08.07.2009 Łódź (PAP) - Szczątki czterech osób znalazła ekipa archeologów kierowana przez profesora Mariana Głoska, która na terenie byłego poligonu Łódź-Brus szuka grobu kapitana Stanisława Sojczyńskiego "Warszyca". Sojczyński i jego pięciu towarzyszy zostali rozstrzelani na Brusie 19 lutego 1947 roku przez komunistyczne służby bezpieczeństwa.
Na konferencji zorganizowanej w łódzkim magistracie poinformowano o ostatnim odkryciu ekipy prof. Głoska, która badając teren na Brusie, odnalazła tzw. dół śmierci z czterema ciałami.

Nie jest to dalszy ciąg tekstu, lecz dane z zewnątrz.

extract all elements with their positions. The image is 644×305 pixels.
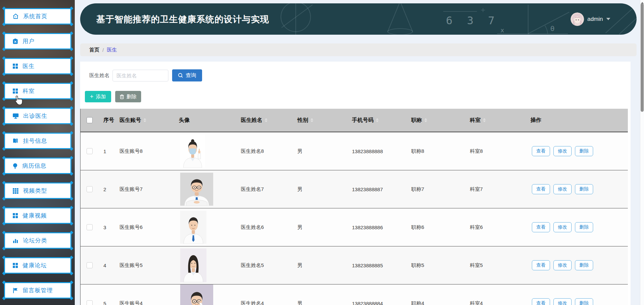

Wstępne datowanie odnalezionych szczątków wskazuje, że do egzekucji doszło w drugiej połowie lat czterdziestych. Dokładniejsza data śmierci czterech osób być może będzie znana po ekshumacji zwłok i ich szczegółowym badaniu.
Zdaniem prof. Głoska identyfikacja zmarłych będzie jednak bardzo trudna. "Zabici musieli długi czas przed egzekucją przebywać w więzieniu, o czym świadczy zupełny brak rzeczy osobistych, dokumentów, obrączek oraz zniszczone obuwie i odzież" - uważa profesor.
Podczas prac na Brusie ekipa łódzkich archeologów odnalazła również duże zagłębienie w ziemi wypełnione fragmentami materiałów budowlanych i odpadami. Zdaniem prof. Głoska, mógł to być opróżniony grób ofiar NKWD lub UB.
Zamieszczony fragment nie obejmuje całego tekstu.